** YOUR INSTRUCTIONS **
Return, from the material below, each line in which "điều" occurs.

### DATA IN THIS EXERCISE ###

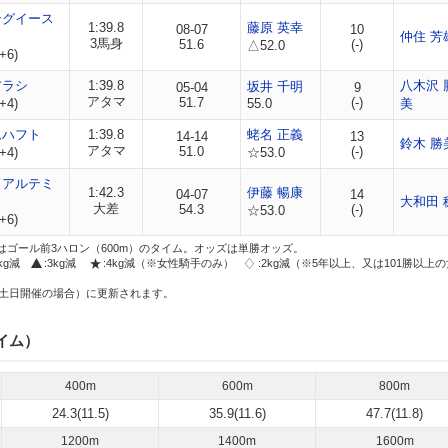
ングイース
1:39.8
藤原 英幸
08-07
10
仲住 芳
3馬身
51.6
(-)
△52.0
+6)
アラシ
1:39.8
八木沢 
坂井 千明
05-04
9
アタマ
51.7
(-)
+4)
55.0
美
ムハフト
1:39.8
蛯名 正義
14-14
13
鈴木 勝
アタマ
51.0
(-)
+4)
☆53.0
ドアルテミ
1:42.3
伊藤 暢康
04-07
14
大和田 
大差
54.3
(-)
☆53.0
+6)
はゴール前3ハロン（600m）のタイム。オッズは単勝オッズ。
2kg減
:3kg減
:4kg減（※女性騎手のみ）
:2kg減（※5年以上、又は101勝以上
土日開催の場合）に更新されます。
イム）
400m
600m
800m
24.3(11.5)
35.9(11.6)
47.7(11.8)
1200m
1400m
1600m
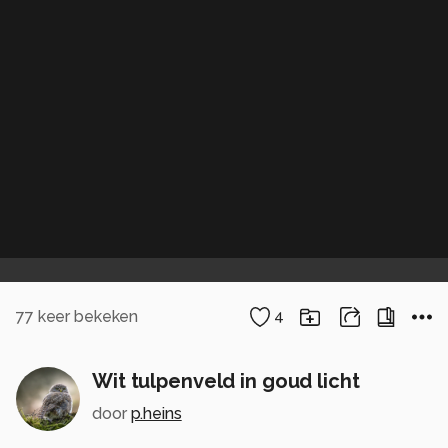
77
keer bekeken
4
Wit tulpenveld in goud licht
door
p.heins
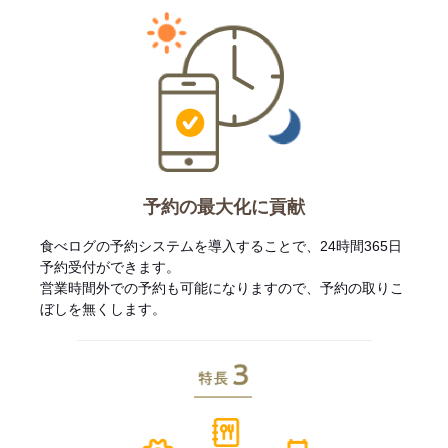
予約の最大化に貢献
食べログの予約システムを導入することで、24時間365日
予約受付ができます。
営業時間外での予約も可能になりますので、予約の取りこ
ぼしを無くします。
特長3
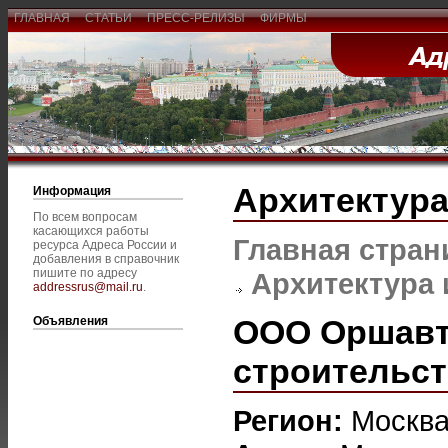
ГЛАВНАЯ
СТАТЬИ
ПРЕСС-РЕЛИЗЫ
ФИРМЫ
Архитектура
Информация
По всем вопросам
касающихся работы
Главная стран
ресурса Адреса России и
добавления в справочник
пишите по адресу
Архитектура 
addressrus@mail.ru
.
ООО Оршавт
Объявления
строительс
Регион:
Москв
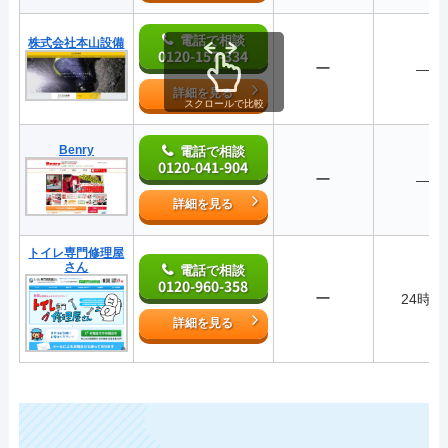
電話で相談
株式会社本山設備
0120-157-334
ー
―
詳細を見る
スクロールで比較
Benry
電話で相談
0120-041-904
ー
―
詳細を見る
トイレ専門修理屋
さん
電話で相談
0120-960-358
ー
24時間
詳細を見る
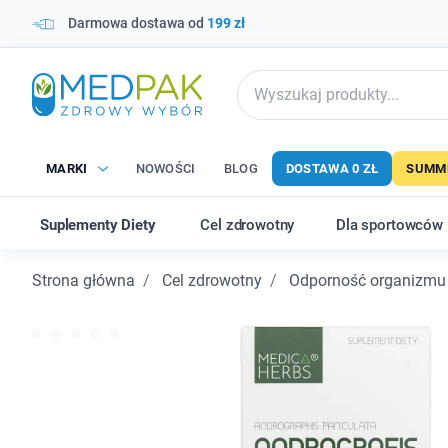
Darmowa dostawa od
199 zł
MARKI
NOWOŚCI
BLOG
DOSTAWA 0 ZŁ
SUMME
Suplementy Diety
Cel zdrowotny
Dla sportowców
Strona główna
Cel zdrowotny
Odporność organizmu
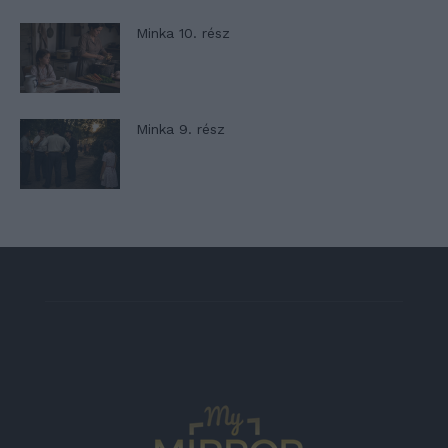
Minka 10. rész
Minka 9. rész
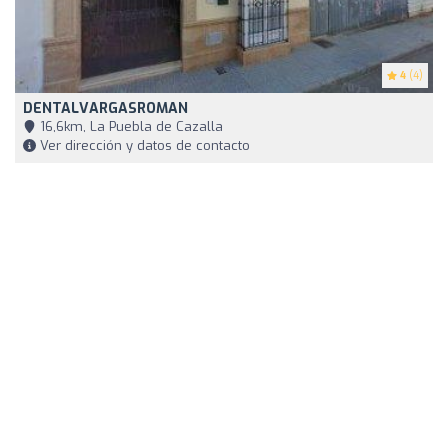
4
(4)
DENTALVARGASROMAN
16,6km, La Puebla de Cazalla
Ver dirección y datos de contacto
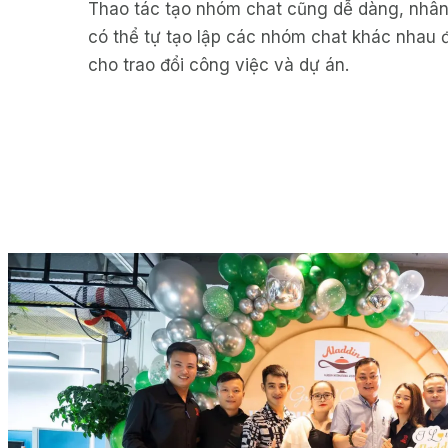
Thao tác tạo nhóm chat cũng dễ dàng, nhân
có thể tự tạo lập các nhóm chat khác nhau 
cho trao đổi công việc và dự án.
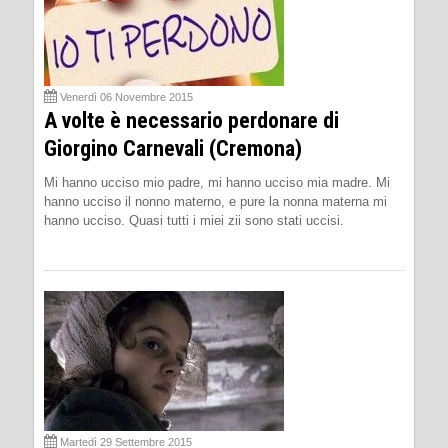
Venerdì 06 Novembre 2015
A volte è necessario perdonare di
Giorgino Carnevali (Cremona)
Mi hanno ucciso mio padre, mi hanno ucciso mia madre. Mi
hanno ucciso il nonno materno, e pure la nonna materna mi
hanno ucciso. Quasi tutti i miei zii sono stati uccisi.
Martedì 29 Settembre 2015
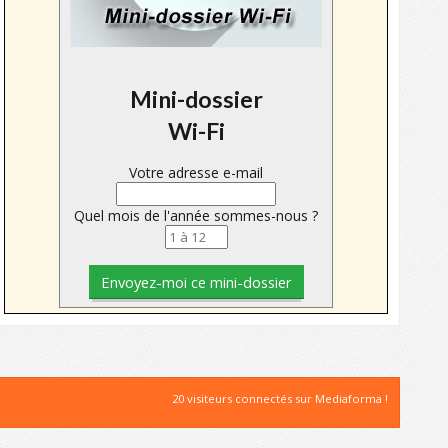
Mini-dossier
Wi-Fi
Votre adresse e-mail
Quel mois de l'année sommes-nous ?
20 visiteurs connectés sur Mediaforma !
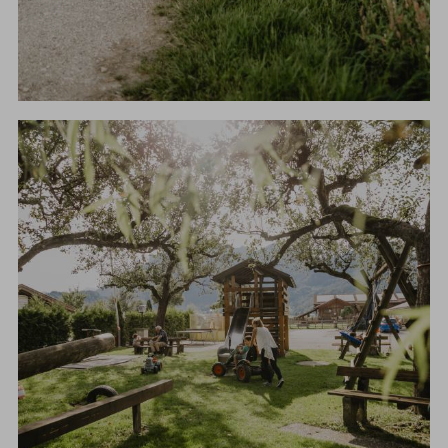
SOMMERURLAUB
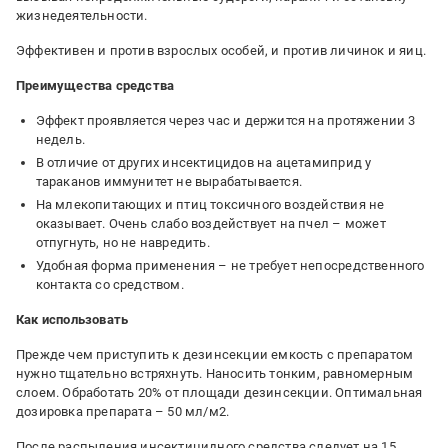
жизнедеятельности.
Эффективен и против взрослых особей, и против личинок и яиц.
Преимущества средства
Эффект проявляется через час и держится на протяжении 3
недель.
В отличие от других инсектицидов на ацетамиприд у
тараканов иммунитет не вырабатывается.
На млекопитающих и птиц токсичного воздействия не
оказывает. Очень слабо воздействует на пчел – может
отпугнуть, но не навредить.
Удобная форма применения – не требует непосредственного
контакта со средством.
Как использовать
Прежде чем приступить к дезинсекции емкость с препаратом
нужно тщательно встряхнуть. Наносить тонким, равномерным
слоем. Обработать 20% от площади дезинсекции. Оптимальная
дозировка препарата – 50 мл/м2.
После распыления инсектицидного средства следует на 15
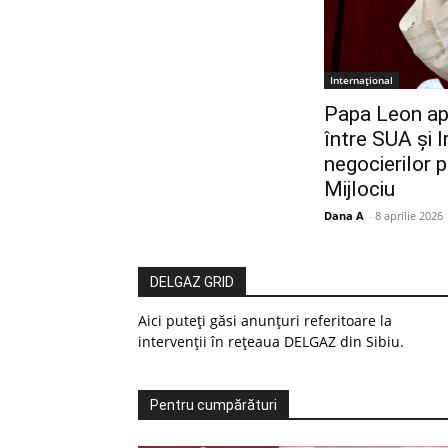
Internațional
Papa Leon apr
între SUA și I
negocierilor 
Mijlociu
Dana A
-
8 aprilie 2026
DELGAZ GRID
Aici puteți găsi anunțuri referitoare la
intervenții în rețeaua DELGAZ din Sibiu.
Pentru cumpărături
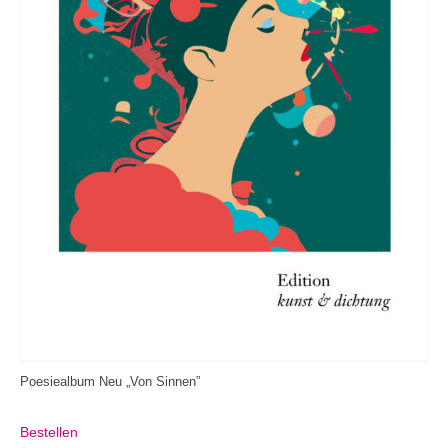
Poesiealbum Neu „Von Sinnen”
Bestellen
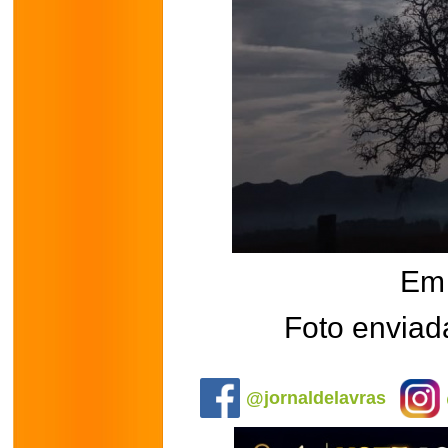
Em 
Foto enviad
.
@jornaldelavras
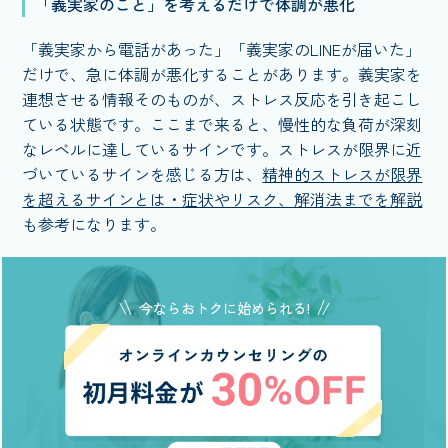
「義実家のこと」を考えるだけで体調が悪化
「義実家から電話があった」「義実家のLINEが届いた」
だけで、急に体調が悪化することがあります。義実家を
連想させる情報そのものが、ストレス反応を引き起こし
ている状態です。ここまで来ると、慢性的な負荷が深刻
なレベルに達しているサインです。ストレスが限界に近
づいているサインを感じる方は、
精神的ストレスが限界
を超えるサインとは・症状やリスク、解消法までを解説
も参考になります。
今ならおトクに始められる!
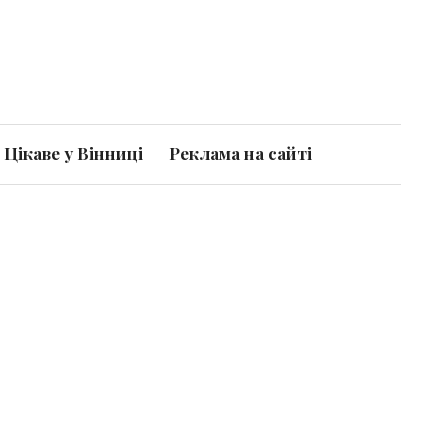
Цікаве у Вінниці
Реклама на сайті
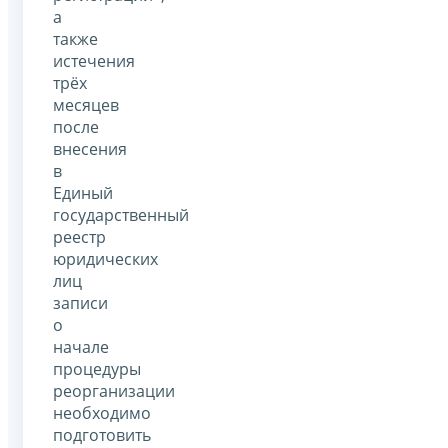
а
также
истечения
трёх
месяцев
после
внесения
в
Единый
государственный
реестр
юридических
лиц
записи
о
начале
процедуры
реорганизации
необходимо
подготовить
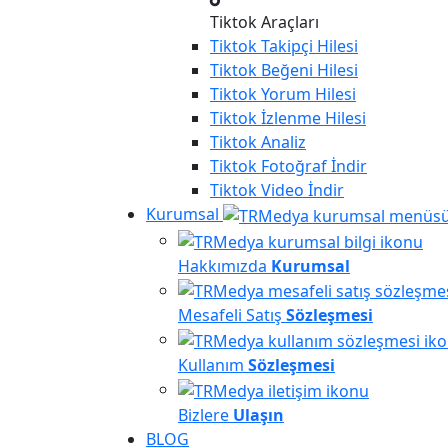
Tiktok Araçları
Tiktok
Takipçi Hilesi
Tiktok
Beğeni Hilesi
Tiktok
Yorum Hilesi
Tiktok
İzlenme Hilesi
Tiktok
Analiz
Tiktok
Fotoğraf İndir
Tiktok
Video İndir
Kurumsal
Hakkımızda
Kurumsal
Mesafeli Satış
Sözleşmesi
Kullanım
Sözleşmesi
Bizlere
Ulaşın
BLOG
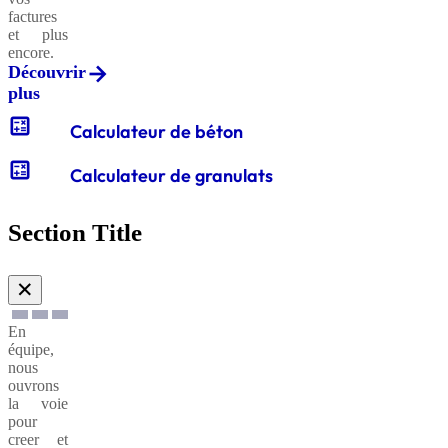
factures
et plus
encore.
Découvrir
plus
calculate
Calculateur de béton
calculate
Calculateur de granulats
Section Title
✕
En
équipe,
nous
ouvrons
la voie
pour
creer et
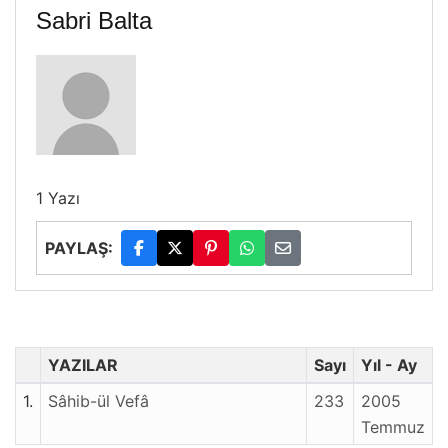
Sabri Balta
1 Yazı
PAYLAŞ:
YAZILAR
Sayı
Yıl - Ay
1.
Sâhib-ül Vefâ
233
2005
Temmuz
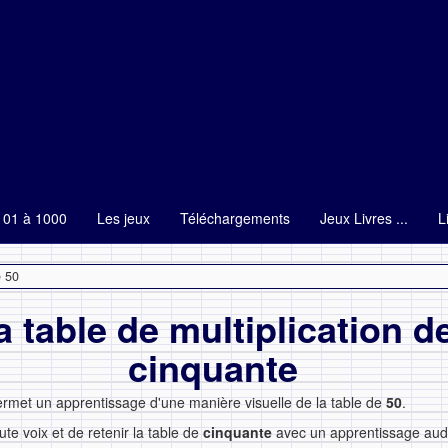
101 à 1000
Les jeux
Téléchargements
Jeux Livres ...
L
e 50
a table de multiplication d
cinquante
ermet un apprentissage d'une manière visuelle de la table de
50
.
ute voix et de retenir la table de
cinquante
avec un apprentissage audit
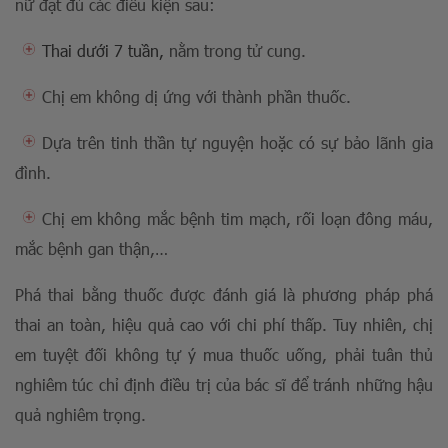
nữ đạt đủ các điều kiện sau:
Thai dưới 7 tuần,
nằm trong tử cung.
Chị em không dị ứng với thành phần thuốc.
Dựa trên tinh thần tự nguyện hoặc có sự bảo lãnh gia
đình.
Chị em không mắc bệnh tim mạch, rối loạn đông máu,
mắc bệnh gan thận,…
Phá thai bằng thuốc được đánh giá là phương pháp phá
thai an toàn, hiệu quả cao với chi phí thấp. Tuy nhiên, chị
em tuyệt đối không tự ý mua thuốc uống, phải tuân thủ
nghiêm túc chỉ định điều trị của bác sĩ để tránh những hậu
quả nghiêm trọng.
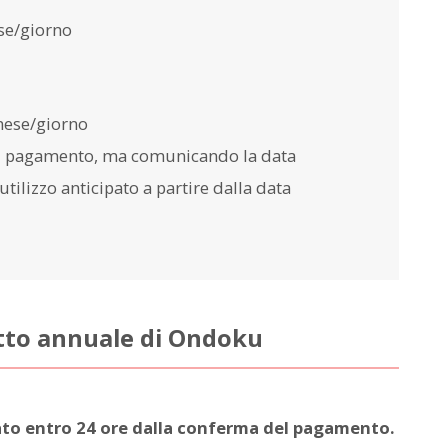
se/giorno
mese/giorno
il pagamento, ma comunicando la data
utilizzo anticipato a partire dalla data
atto annuale di Ondoku
ato entro 24 ore dalla conferma del pagamento.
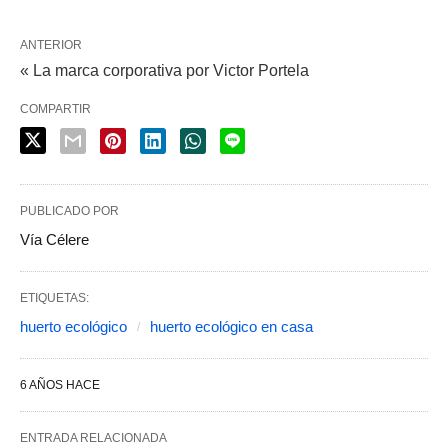
ANTERIOR
« La marca corporativa por Victor Portela
COMPARTIR
PUBLICADO POR
Vía Célere
ETIQUETAS:
huerto ecológico
huerto ecológico en casa
6 AÑOS HACE
ENTRADA RELACIONADA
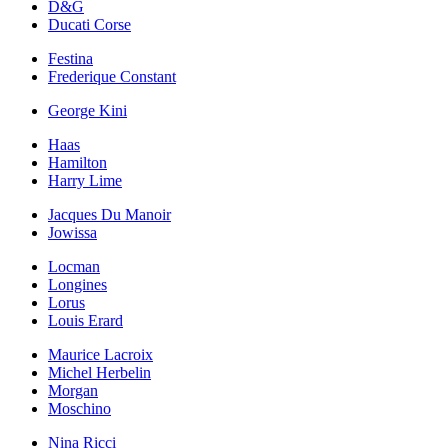
D&G
Ducati Corse
Festina
Frederique Constant
George Kini
Haas
Hamilton
Harry Lime
Jacques Du Manoir
Jowissa
Locman
Longines
Lorus
Louis Erard
Maurice Lacroix
Michel Herbelin
Morgan
Moschino
Nina Ricci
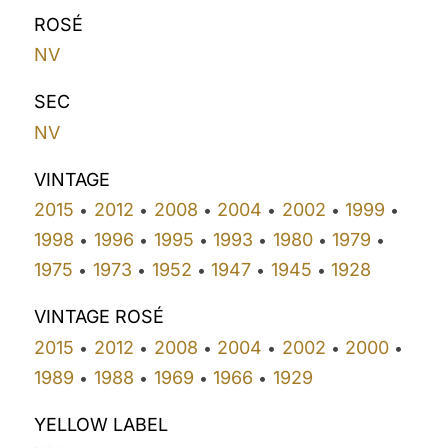
ROSÉ
NV
SEC
NV
VINTAGE
2015
2012
2008
2004
2002
1999
•
•
•
•
•
•
1998
1996
1995
1993
1980
1979
•
•
•
•
•
•
1975
1973
1952
1947
1945
1928
•
•
•
•
•
VINTAGE ROSÉ
2015
2012
2008
2004
2002
2000
•
•
•
•
•
•
1989
1988
1969
1966
1929
•
•
•
•
YELLOW LABEL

###

** RESPONSE **
nữ đạt đủ các điều kiện sau:
nghiêm túc chỉ định điều trị của bác sĩ để tránh những hậu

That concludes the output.